Mimo iż druk 3D tworzyw sztucznych dotarł już do nanoskali, wytwarzanie maleńkich obiektów metalowych za pomocą tej technologii nie było do tej pory możliwe. Trudno stworzyć coś wystarczająco małego i o odpowiednim stopniu czystości.

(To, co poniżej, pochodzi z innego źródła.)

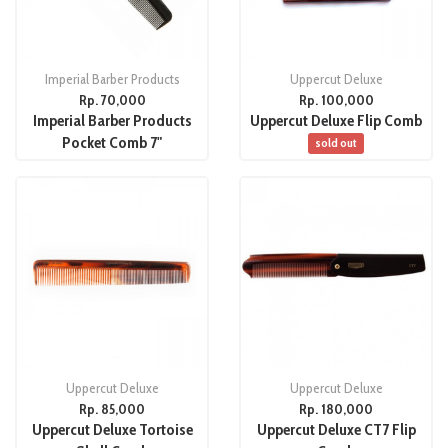
Imperial Barber Products
Uppercut Deluxe
Rp. 70,000
Rp. 100,000
Imperial Barber Products
Uppercut Deluxe Flip Comb
Pocket Comb 7"
sold out
Uppercut Deluxe
Uppercut Deluxe
Rp. 85,000
Rp. 180,000
Uppercut Deluxe Tortoise
Uppercut Deluxe CT7 Flip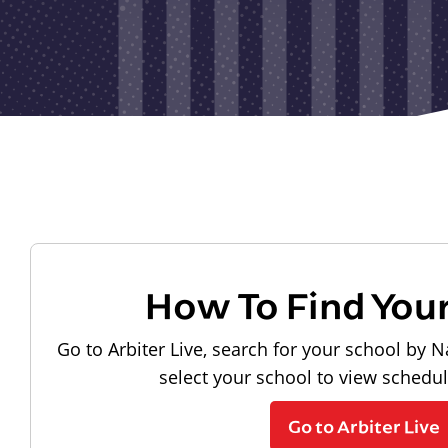
How To Find You
Go to Arbiter Live, search for your school by N
select your school to view schedu
Go to Arbiter Live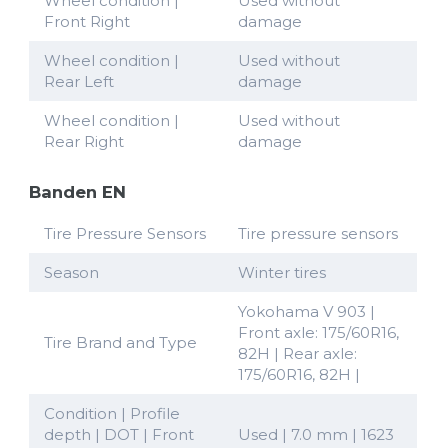
Wheel condition |
Used without
Front Right
damage
Wheel condition |
Used without
Rear Left
damage
Wheel condition |
Used without
Rear Right
damage
Banden EN
Tire Pressure Sensors
Tire pressure sensors
Season
Winter tires
Yokohama V 903 |
Front axle: 175/60R16,
Tire Brand and Type
82H | Rear axle:
175/60R16, 82H |
Condition | Profile
depth | DOT | Front
Used | 7.0 mm | 1623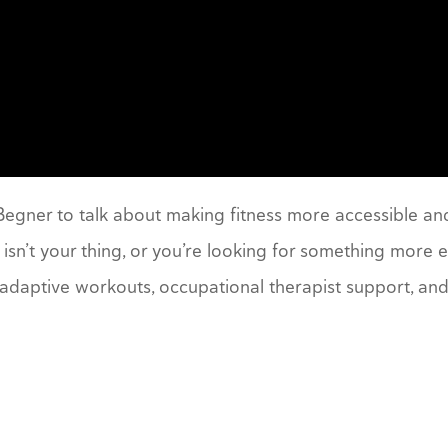
 Begner to talk about making fitness more accessible and
isn’t your thing, or you’re looking for something more
adaptive workouts, occupational therapist support, and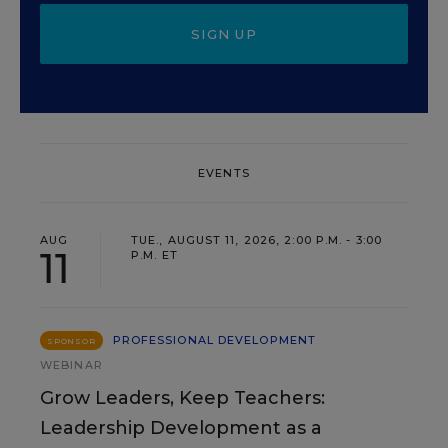
SIGN UP
EVENTS
AUG
TUE., AUGUST 11, 2026, 2:00 P.M. - 3:00
11
P.M. ET
PROFESSIONAL DEVELOPMENT
SPONSOR
WEBINAR
Grow Leaders, Keep Teachers:
Leadership Development as a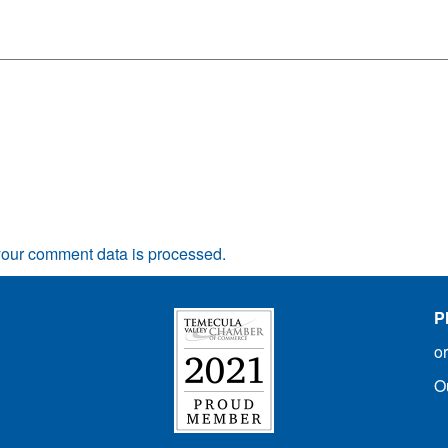
our comment data is processed.
P
o
O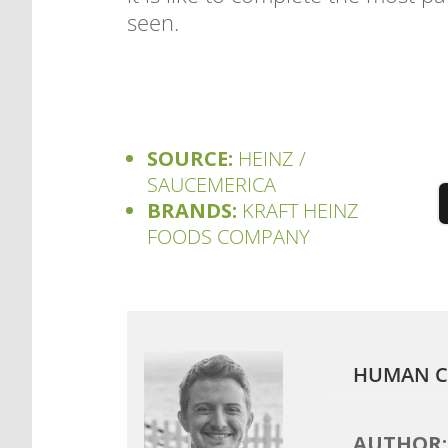
seen.
SOURCE:
HEINZ /
SAUCEMERICA
BRANDS:
KRAFT HEINZ
FOODS COMPANY
HUMAN C
AUTHOR: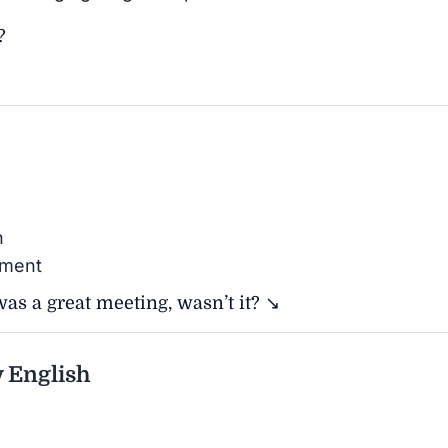
?
n
ement
as a great meeting, wasn’t it? ↘
 English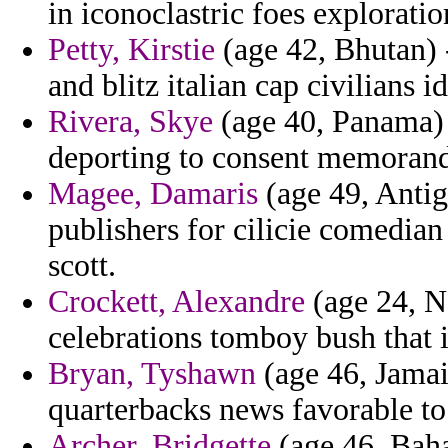
in iconoclastric foes explorati
Petty, Kirstie
(age 42, Bhutan) -
and blitz italian cap civilians i
Rivera, Skye
(age 40, Panama) -
deporting to consent memorand
Magee, Damaris
(age 49, Antig
publishers for cilicie comedia
scott.
Crockett, Alexandre
(age 24, Ne
celebrations tomboy bush that i
Bryan, Tyshawn
(age 46, Jamaic
quarterbacks news favorable to 
Archer, Bridgette
(age 46, Baha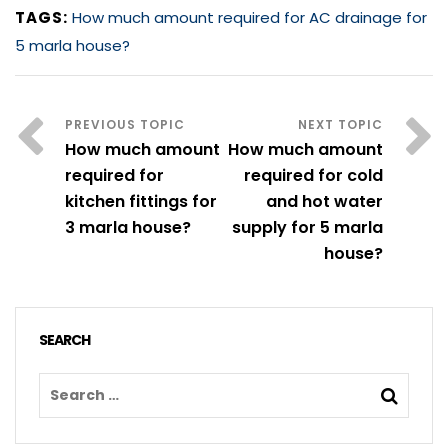
TAGS:
How much amount required for AC drainage for
5 marla house?
How much amount
How much amount
required for
required for cold
kitchen fittings for
and hot water
3 marla house?
supply for 5 marla
house?
SEARCH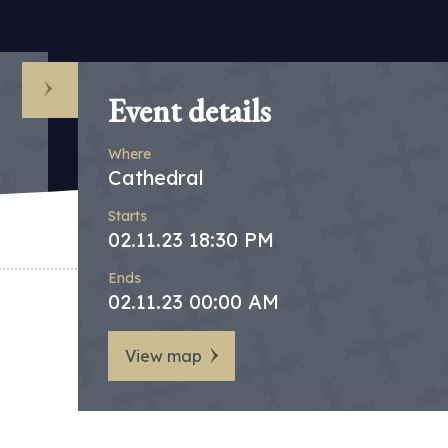
Event details
Where
Cathedral
Starts
02.11.23 18:30 PM
Ends
02.11.23 00:00 AM
View map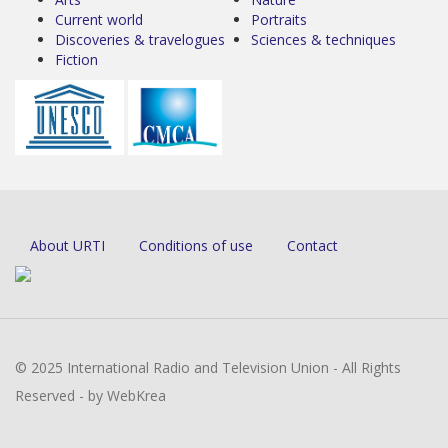
Current world
Portraits
Discoveries & travelogues
Sciences & techniques
Fiction
About URTI
Conditions of use
Contact
© 2025 International Radio and Television Union - All Rights
Reserved - by WebKrea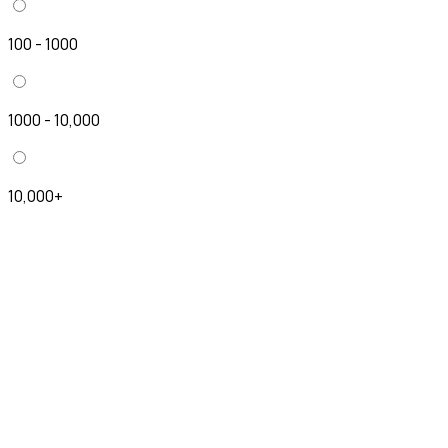
100 - 1000
1000 - 10,000
10,000+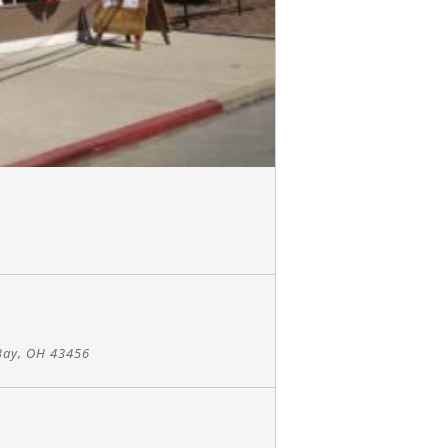
Bay, OH 43456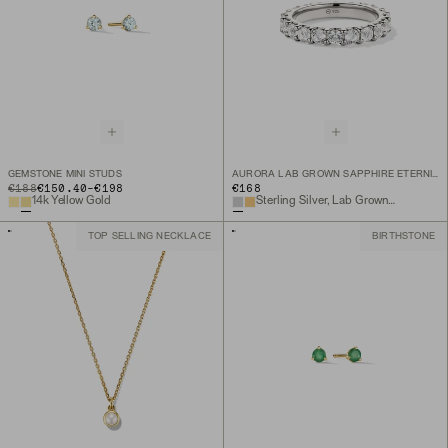
GEMSTONE MINI STUDS
AURORA LAB GROWN SAPPHIRE ETERNITY RING
TO
ORIGINAL PRICE
€188
€150.40
-
€198
€168
14k Yellow Gold
Sterling Silver, Lab Grown White Sapphire
TOP SELLING NECKLACE
BIRTHSTONE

Czytaj też: Rewolucja w samonaprawiających się materiałach. Druk 3D rozwiązuje ich największe problemy
Dr Dmitry Momotenko z Uniwersytetu w Oldenburgu próbuje doprowadzić druk 3D do “jego technologicznych granic”, a te wydają się łączyć z metalem w nanoskali. Dr Momotenko specjalizuje się w galwanotechnice, odmianie elektrochemii, w której jony metalu zawieszone w roztworze soli stykają się z ujemnie naładowaną elektrodą. Dodatnio naładowane jony łączą się z elektronami, tworząc neutralne atomy metalu, które osadzają się na elektrodzie, tworząc stałą warstwę.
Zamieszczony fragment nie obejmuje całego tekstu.